Date: Thu, 5 Aug 2004 10:47:00 -0700
Reply-To: "Choate, Paul@DDS" <pchoate@DDS.CA.GOV>
Sender: "SAS(r) Discussion" <SAS-L@LISTSERV.UGA.EDU>
From: "Choate, Paul@DDS" <pchoate@DDS.CA.GOV>
Subject: Re: Size of ICK file when sorting
Yes indeed:
104 data char (compress=char)
105 bin (compress=binary);
106 array bigchar bigchar1-bigchar50;
107 do i = 1 to 1000;
108 do over bigchar;
109 bigchar = ranuni(1);
110 end;
111 output;
112 end;
113
114 run;
NOTE: The data set WORK.CHAR has 1000 observations and 51 variables.
NOTE: Compressing data set WORK.CHAR increased size by 7.69 percent.
Compressed is 28 pages; un-compressed would require 26 pages.
NOTE: The data set WORK.BIN has 1000 observations and 51 variables.
NOTE: Compressing data set WORK.BIN increased size by 7.69 percent.
Compressed is 28 pages; un-compressed would require 26 pages.
NOTE: DATA statement used (Total process time):
real time 0.09 seconds
cpu time 0.04 seconds
Where does compress=binary create a benefit?
Paul Choate
DDS Data Extraction
(916) 654-2160
-----Original Message-----
From: SAS(r) Discussion [mailto:SAS-L@LISTSERV.UGA.EDU] On Behalf Of Jack
Hamilton
Sent: Thursday, August 05, 2004 10:30 AM
To: SAS-L@LISTSERV.UGA.EDU
Subject: Re: Size of ICK file when sorting
"Choate, Paul@DDS" <pchoate@DDS.CA.GOV> wrote:
>The documentation only recommends binary
>compression on long records with lots of binary data:
Personally, I would not claim that SAS documentation is always clear
and complete and unambiguous and never needs empirical verification.
=====
1 data char (compress=char)
2 bin (compress=binary);
3
4 length bigchar $50.;
5
6 bigchar = repeat('00'x, 49);
7
8 do i = 1 to 1000;
9 output;
10 end;
11
12 run;
NOTE: The data set WORK.CHAR has 1000 observations and 2 variables.
NOTE: Compressing data set WORK.CHAR decreased size by 60.00 percent.
Compressed is 6 pages; un-compressed would require 15 pages.
NOTE: The data set WORK.BIN has 1000 observations and 2 variables.
NOTE: Compressing data set WORK.BIN decreased size by 53.33 percent.
Compressed is 7 pages; un-compressed would require 15 pages.
=====
Binary compression in this case is fairly effective, even though the
data set doesn't meet the requirements in the documentation.

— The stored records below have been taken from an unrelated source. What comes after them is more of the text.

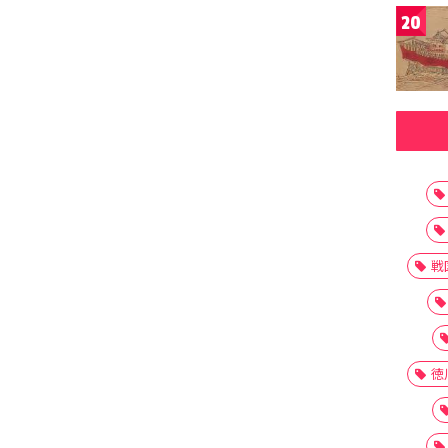
20
戦
徳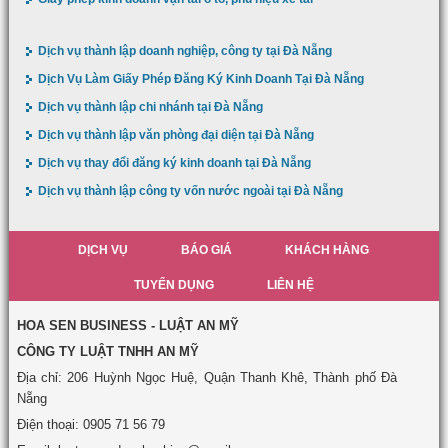
Dịch vụ thành lập doanh nghiệp, công ty tại Đà Nẵng
Dịch Vụ Làm Giấy Phép Đăng Ký Kinh Doanh Tại Đà Nẵng
Dịch vụ thành lập chi nhánh tại Đà Nẵng
Dịch vụ thành lập văn phòng đại diện tại Đà Nẵng
Dịch vụ thay đổi đăng ký kinh doanh tại Đà Nẵng
Dịch vụ thành lập công ty vốn nước ngoài tại Đà Nẵng
DỊCH VỤ
BÁO GIÁ
KHÁCH HÀNG
TUYỂN DỤNG
LIÊN HỆ
HOA SEN BUSINESS - LUẬT AN MỸ
CÔNG TY LUẬT TNHH AN MỸ
Địa chỉ: 206 Huỳnh Ngọc Huệ, Quận Thanh Khê, Thành phố Đà
Nẵng
Điện thoại: 0905 71 56 79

"Effective" is, of course, a subjective term.
=====
72 data char (compress=char)
73 bin (compress=binary);
74
75 znum = 0;
76
77 array z z1-z100;
78 do over z;
79 z = znum;
80 end;
81
82 do i = 1 to 1000;
83 output;
84 end;
85
86 drop i;
87
88 run;
NOTE: The data set WORK.CHAR has 1000 observations and 101 variables.
NOTE: Compressing data set WORK.CHAR decreased size by 94.12 percent.
Compressed is 3 pages; un-compressed would require 51 pages.
NOTE: The data set WORK.BIN has 1000 observations and 101 variables.
NOTE: Compressing data set WORK.BIN decreased size by 94.12 percent.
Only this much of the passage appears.